The authors declare no conflicts of interest.

Figures

Figure 1
Figure 1
TFs exhibit characteristic domains responsible for various functions, including DNA binding, oligomerization/protein–protein interactions, transcriptional regulation, and nuclear localization. The accompanying figure illustrates the structure of a NAC-TF. The NAC domain, enclosed by a red ellipse, comprises nearly 150 amino acid residues and often includes a nuclear localization signal, enabling protein binding. Subdomain A facilitates protein dimerization, subdomains B and E contribute to functional diversity, while subdomains C and D, which are positively charged and highly conserved, are responsible for DNA binding. The C-terminal transcriptional regulatory (TR) region, surrounded by a green ellipse, functions as a transcriptional activator or repressor and may possess protein binding activity, interacting with other TFs.

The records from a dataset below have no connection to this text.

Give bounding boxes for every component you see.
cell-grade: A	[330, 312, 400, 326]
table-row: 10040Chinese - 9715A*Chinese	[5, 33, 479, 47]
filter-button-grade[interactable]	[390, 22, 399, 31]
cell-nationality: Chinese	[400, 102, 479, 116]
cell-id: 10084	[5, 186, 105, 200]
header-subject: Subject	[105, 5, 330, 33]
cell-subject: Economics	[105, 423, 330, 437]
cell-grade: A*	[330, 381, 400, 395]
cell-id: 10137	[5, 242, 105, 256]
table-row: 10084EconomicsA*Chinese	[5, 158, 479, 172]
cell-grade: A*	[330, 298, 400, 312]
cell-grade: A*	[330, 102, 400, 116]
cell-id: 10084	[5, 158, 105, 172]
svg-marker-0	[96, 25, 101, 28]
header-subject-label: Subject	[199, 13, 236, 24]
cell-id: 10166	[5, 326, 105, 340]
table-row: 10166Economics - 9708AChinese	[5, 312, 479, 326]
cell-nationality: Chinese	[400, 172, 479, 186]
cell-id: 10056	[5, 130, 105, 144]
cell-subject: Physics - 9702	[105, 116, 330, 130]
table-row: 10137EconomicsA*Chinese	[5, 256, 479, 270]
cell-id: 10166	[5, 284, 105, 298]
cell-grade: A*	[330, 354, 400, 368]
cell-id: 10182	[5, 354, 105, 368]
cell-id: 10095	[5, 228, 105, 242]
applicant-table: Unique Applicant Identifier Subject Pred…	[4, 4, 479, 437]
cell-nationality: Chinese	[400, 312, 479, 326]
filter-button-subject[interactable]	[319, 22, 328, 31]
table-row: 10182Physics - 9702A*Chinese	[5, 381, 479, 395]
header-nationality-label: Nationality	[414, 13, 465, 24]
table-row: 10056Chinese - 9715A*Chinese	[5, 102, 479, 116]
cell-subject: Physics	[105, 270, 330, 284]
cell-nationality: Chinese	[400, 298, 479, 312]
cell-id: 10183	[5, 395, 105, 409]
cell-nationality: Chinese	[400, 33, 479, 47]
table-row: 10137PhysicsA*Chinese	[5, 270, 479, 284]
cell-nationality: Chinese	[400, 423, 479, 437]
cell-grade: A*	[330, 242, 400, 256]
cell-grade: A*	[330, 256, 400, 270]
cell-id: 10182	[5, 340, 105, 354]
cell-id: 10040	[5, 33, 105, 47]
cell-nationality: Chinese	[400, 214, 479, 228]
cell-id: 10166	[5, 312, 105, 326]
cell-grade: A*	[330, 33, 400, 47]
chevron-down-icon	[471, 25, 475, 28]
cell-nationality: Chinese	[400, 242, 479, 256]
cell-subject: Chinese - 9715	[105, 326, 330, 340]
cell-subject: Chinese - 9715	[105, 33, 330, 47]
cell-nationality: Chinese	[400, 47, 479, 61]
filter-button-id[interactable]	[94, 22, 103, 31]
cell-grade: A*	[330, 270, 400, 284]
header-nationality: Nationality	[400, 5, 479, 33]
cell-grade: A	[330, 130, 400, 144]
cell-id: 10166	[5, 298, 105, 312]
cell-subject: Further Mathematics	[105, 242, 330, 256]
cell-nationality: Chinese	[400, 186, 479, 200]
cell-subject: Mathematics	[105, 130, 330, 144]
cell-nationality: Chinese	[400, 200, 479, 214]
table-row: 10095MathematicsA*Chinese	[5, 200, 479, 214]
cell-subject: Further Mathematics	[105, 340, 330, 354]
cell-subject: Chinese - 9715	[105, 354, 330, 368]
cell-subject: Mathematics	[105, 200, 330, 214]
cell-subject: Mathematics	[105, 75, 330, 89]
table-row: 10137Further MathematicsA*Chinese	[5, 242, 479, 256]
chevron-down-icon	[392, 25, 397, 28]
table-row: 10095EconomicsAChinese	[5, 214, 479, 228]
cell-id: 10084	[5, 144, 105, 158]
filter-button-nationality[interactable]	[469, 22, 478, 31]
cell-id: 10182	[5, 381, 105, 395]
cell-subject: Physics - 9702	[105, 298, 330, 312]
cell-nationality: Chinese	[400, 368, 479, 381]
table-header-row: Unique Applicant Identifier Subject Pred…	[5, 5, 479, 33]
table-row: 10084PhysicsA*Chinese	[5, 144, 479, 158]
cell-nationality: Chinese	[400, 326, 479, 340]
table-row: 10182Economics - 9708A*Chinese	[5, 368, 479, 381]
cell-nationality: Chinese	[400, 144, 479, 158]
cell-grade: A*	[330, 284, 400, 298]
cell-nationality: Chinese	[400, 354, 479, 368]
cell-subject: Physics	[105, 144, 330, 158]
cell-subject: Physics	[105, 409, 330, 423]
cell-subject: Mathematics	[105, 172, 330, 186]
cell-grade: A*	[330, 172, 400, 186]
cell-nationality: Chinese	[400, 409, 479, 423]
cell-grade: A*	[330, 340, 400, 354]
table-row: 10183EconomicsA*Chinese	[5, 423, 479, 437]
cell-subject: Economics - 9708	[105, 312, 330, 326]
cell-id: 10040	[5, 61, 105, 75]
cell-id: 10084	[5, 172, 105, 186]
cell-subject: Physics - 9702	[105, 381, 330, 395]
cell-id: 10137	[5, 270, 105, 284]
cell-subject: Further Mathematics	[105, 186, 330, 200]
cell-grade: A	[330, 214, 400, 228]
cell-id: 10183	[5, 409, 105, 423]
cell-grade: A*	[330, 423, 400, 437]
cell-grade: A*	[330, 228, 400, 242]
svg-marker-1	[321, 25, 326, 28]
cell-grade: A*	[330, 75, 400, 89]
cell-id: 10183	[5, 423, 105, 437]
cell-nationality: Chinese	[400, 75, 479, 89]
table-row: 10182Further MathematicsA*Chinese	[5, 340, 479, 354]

Adapted from Singh [33] and Diao [57].
Figure 2
Figure 2
The cellular synthesis of NACs generates a population of these TFs in the ER. The nuclear genes responsible are affected by phytohormones. A notable portion of the NAC population is sent to the nucleus to alter the transcription of target genes, producing the corresponding proteins. These proteins alter a series of physiological processes such as LS, seed reserve degradation (e.g., starch), ER stress, and seed dormancy and germination, among others. The remaining endoplasmic population of NACs (membrane-tethered NAC TFs) is sent to cellular compartments (i.e., chloroplasts, peroxisomes, and mitochondria) and plasma membranes. The membrane-tethered subset is a small family specific to plants, which lose their transmembrane domain and are then sent to the nucleus to exert their physiological role once bound to the corresponding target genes. The exit of membrane-tethered NAC TF from the corresponding cellular compartment occurs in response to environmental and developmental changes. For further information, see [71,76,77].
Figure 3
Figure 3
Maximum-Likelihood phylogenetic analysis of 266 NAC and 268 WRKY protein sequences, aligned with ClustalW, performed in IQ-TREE (2021) under a JTT + R7 model chosen according to BIC. Red diamond indicates the node (BS 85%) showing a sister relationship between WRKY group 1 and NAC genes. White circles designate main groups of NAC genes following Pereira Santana et al. (2015) [251], and WRKY genes according to Zhang and Wang (2005) [247].
Figure 4
Figure 4
This tree indicates that Klebsomidiales is the last lineage without NAC TFs, while Charales is the first lineage with WRKY and NACs. For each species, the habitat and documented occurrence of WRKY and NAC gene families are depicted. Adapted from Leebens-Mack et al. 2019 [252] and Wang et al. 2021 [253].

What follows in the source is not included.